Los buenos libros nos introducen en una comunidad de lectores.
Muchos escritores, como el argentino Alberto Manguel, subrayan el placer de la experiencia compartida. Aunque la lectura parece no admitir a terceros, es habitual, no solo cuando acabas un libro sino cuando estás inmerso en él, que se te ocurra con quién compartir justo lo que estás leyendo: una idea, una frase, una emoción, una verdad nombrada poéticamente.

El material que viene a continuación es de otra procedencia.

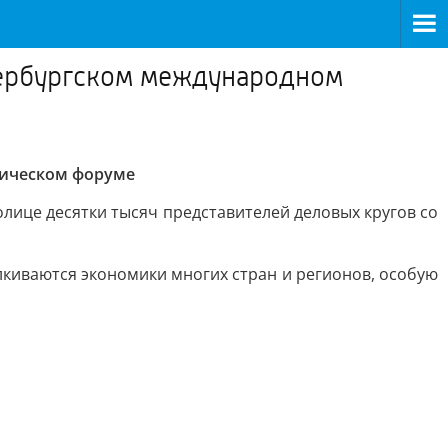
етербургском международном
мическом форуме
лице десятки тысяч представителей деловых кругов со
лкиваются экономики многих стран и регионов, особую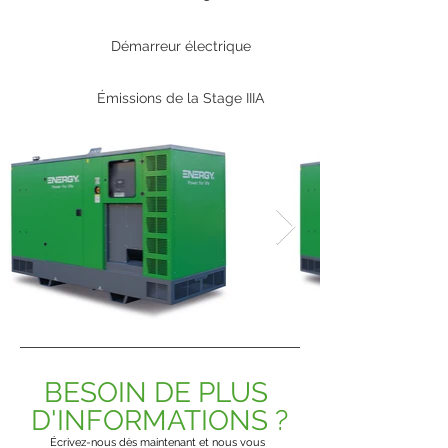
Démarreur électrique
Émissions de la Stage IIIA
BESOIN DE PLUS 
D'INFORMATIONS ?
Écrivez-nous dès maintenant et nous vous 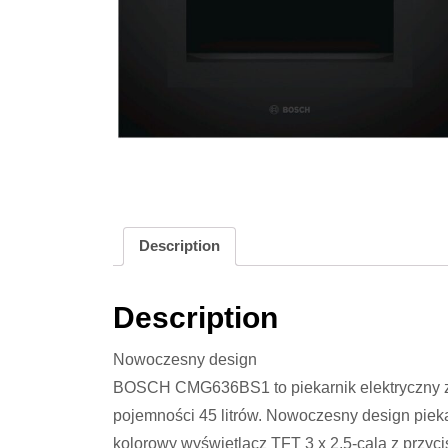
Description
Description
Nowoczesny design
BOSCH CMG636BS1 to piekarnik elektryczny z 
pojemności 45 litrów. Nowoczesny design piekarn
kolorowy wyświetlacz TFT 3 x 2,5-cala z przyc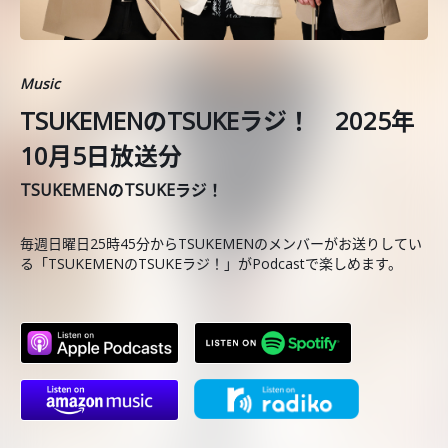
Music
TSUKEMENのTSUKEラジ！ 2025年
10月5日放送分
TSUKEMENのTSUKEラジ！
毎週日曜日25時45分からTSUKEMENのメンバーがお送りしてい
る「TSUKEMENのTSUKEラジ！」がPodcastで楽しめます。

En su aclamado El infinito en un junco, dice Irene Vallejo: “Los libros no han perdido del todo ese primitivo valor (…). La sutil capacidad de trazar un mapa de los afectos y las amistades. Cuando unas páginas nos conmuevan, un ser querido será el primero a quien hablaremos de ellas. (…) Si un amigo, una amada o una amante coloca un libro en nuestras manos, rastrearemos sus gustos y sus ideas en el texto, nos sentimos intrigados o aludidos por las líneas subrayadas”.

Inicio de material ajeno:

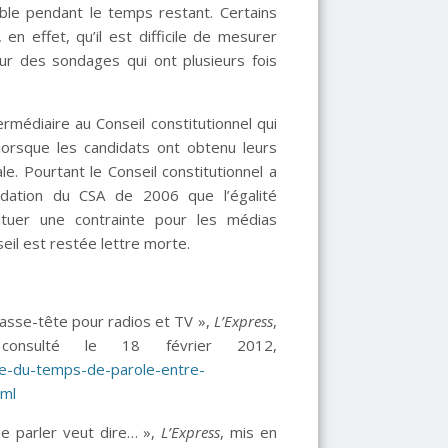
able pendant le temps restant. Certains
 en effet, qu’il est difficile de mesurer
sur des sondages qui ont plusieurs fois
médiaire au Conseil constitutionnel qui
 lorsque les candidats ont obtenu leurs
le. Pourtant le Conseil constitutionnel a
ation du CSA de 2006 que l’égalité
ituer une contrainte pour les médias
seil est restée lettre morte.
casse-tête pour radios et TV »,
L’Express
,
onsulté le 18 février 2012,
ite-du-temps-de-parole-entre-
tml
ue parler veut dire… »,
L’Express
, mis en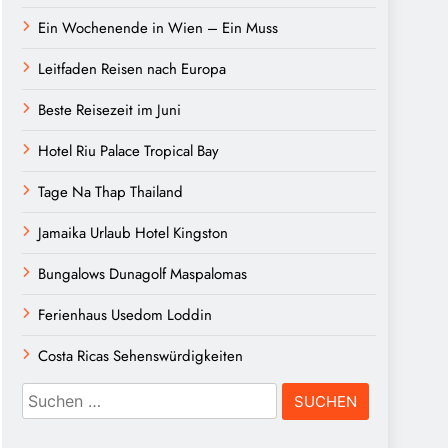
Ein Wochenende in Wien – Ein Muss
Leitfaden Reisen nach Europa
Beste Reisezeit im Juni
Hotel Riu Palace Tropical Bay
Tage Na Thap Thailand
Jamaika Urlaub Hotel Kingston
Bungalows Dunagolf Maspalomas
Ferienhaus Usedom Loddin
Costa Ricas Sehenswürdigkeiten
Suchen
nach: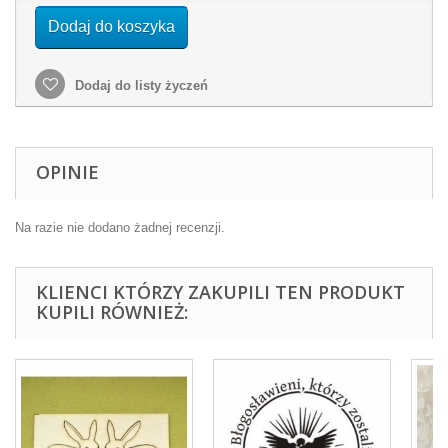
Dodaj do koszyka
Dodaj do listy życzeń
OPINIE
Na razie nie dodano żadnej recenzji.
KLIENCI KTÓRZY ZAKUPILI TEN PRODUKT
KUPILI RÓWNIEŻ: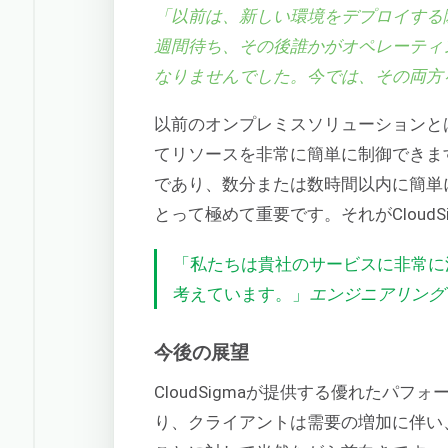
「以前は、新しい環境をデプロイする
週間待ち、その後誰かがオペレーティ
なりませんでした。今では、その両方
以前のオンプレミスソリューションとは異
てリソースを非常に簡単に制御できま
であり、数分または数時間以内に簡単
とって極めて重要です。それがCloud
「私たちは貴社のサービスに非常に
考えています。」
エンジニアリング &
今後の展望
CloudSigmaが提供する優れたパ
り、クライアントは需要の増加に伴い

Helene Hanff, en 84, Charing Cross Road, se apropiaba de los fragmentos subrayados por desconocidos en los libros de segunda mano que el librero Frank Doel le hacía llegar desde la céntrica calle londinense. “Se abre espontáneamente por sus pasajes más bellos y el fantasma de su anterior propietario me señala párrafos que jamás he leído antes”.
El problema de la acción de compartir es que, siendo una capacidad inherente al ser humano, en manos de la tecnología se ha convertido en una actividad desmesurada en la que aquello que se comparte tiene menos valor que el hecho de compartirlo. Se comparten las cosas antes de leerlas. El tempo de la lectura es otro. La lectura viaja en barco, frente a las redes sociales de alta velocidad.

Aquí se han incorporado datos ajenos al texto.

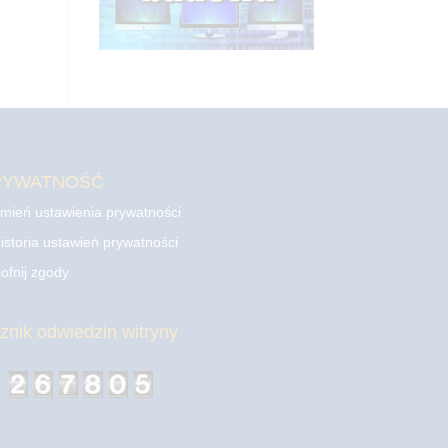
RYWATNOŚĆ
mień ustawienia prywatności
istoria ustawień prywatności
ofnij zgody
cznik odwiedzin witryny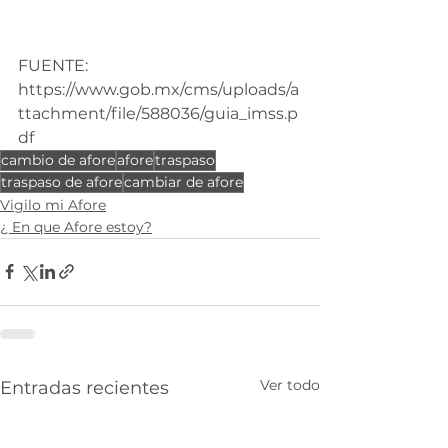
FUENTE: 
https://www.gob.mx/cms/uploads/a
ttachment/file/588036/guia_imss.p
df
cambio de afore
afore
traspaso
traspaso de afore
cambiar de afore
Vigilo mi Afore
¿ En que Afore estoy?
Ver todo
Entradas recientes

Milena Busquets, en Hombres elegantes y otros artículos, asegura: “La gente lee poco. Primero, porque son perezosos, tienen todo el tiempo del mundo para plantar tomates ecológicos, pero son incapaces de leerse Guerra y paz, yo también, y segundo porque no hay suficiente silencio. La realidad grita y se agita, y mientras grita y se agita es muy difícil leerla”.
Es posible que la escritora catalana no se haga cargo de que el hombre es capaz de sobreponerse a cualquier totalitarismo, incluso el digital, y que hay cientos de clubes de lectura activos para niños y para adultos donde se apagan los móviles, se silencian las redes y todos se toman su tiempo para leer, dejar hablar a los libros, y donde luego se comparte de verdad la experiencia de lo leído.